■ **YOUR GOAL**: Of all the lines in the entries below, give again exactly those starting at the line containing "Ремонт варочных панелей Bosch" and ending at the line containing "шкафов Bosch HEN 764640", both ends included, and no others.
----------------------------------------
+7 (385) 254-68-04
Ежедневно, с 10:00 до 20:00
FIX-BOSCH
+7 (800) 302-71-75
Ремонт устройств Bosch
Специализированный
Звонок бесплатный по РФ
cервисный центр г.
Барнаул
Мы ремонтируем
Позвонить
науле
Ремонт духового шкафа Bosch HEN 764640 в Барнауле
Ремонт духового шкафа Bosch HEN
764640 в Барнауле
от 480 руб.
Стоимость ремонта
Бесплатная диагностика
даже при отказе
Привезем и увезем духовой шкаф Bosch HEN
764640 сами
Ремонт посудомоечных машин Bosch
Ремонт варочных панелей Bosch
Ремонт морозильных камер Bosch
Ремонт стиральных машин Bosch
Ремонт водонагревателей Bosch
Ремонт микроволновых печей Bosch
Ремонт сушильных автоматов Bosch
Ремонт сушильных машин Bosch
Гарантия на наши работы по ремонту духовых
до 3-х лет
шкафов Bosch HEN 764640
----------------------------------------
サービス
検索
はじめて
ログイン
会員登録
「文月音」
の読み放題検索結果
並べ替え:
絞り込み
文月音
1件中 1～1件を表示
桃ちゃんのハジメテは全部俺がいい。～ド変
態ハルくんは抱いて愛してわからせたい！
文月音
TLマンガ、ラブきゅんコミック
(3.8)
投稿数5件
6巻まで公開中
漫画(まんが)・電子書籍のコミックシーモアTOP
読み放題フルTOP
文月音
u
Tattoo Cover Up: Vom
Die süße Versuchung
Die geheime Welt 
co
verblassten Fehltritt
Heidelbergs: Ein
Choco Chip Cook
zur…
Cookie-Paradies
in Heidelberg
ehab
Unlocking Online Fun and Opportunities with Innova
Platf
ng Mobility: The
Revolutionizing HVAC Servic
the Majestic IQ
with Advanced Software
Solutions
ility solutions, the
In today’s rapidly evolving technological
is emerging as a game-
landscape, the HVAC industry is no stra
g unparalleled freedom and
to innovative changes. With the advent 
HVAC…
----------------------------------------
■ **ANSWER TO THIS EXERCISE**:
Ремонт варочных панелей Bosch
Ремонт морозильных камер Bosch
Ремонт стиральных машин Bosch
Ремонт водонагревателей Bosch
Ремонт микроволновых печей Bosch
Ремонт сушильных автоматов Bosch
Ремонт сушильных машин Bosch
Гарантия на наши работы по ремонту духовых
до 3-х лет
шкафов Bosch HEN 764640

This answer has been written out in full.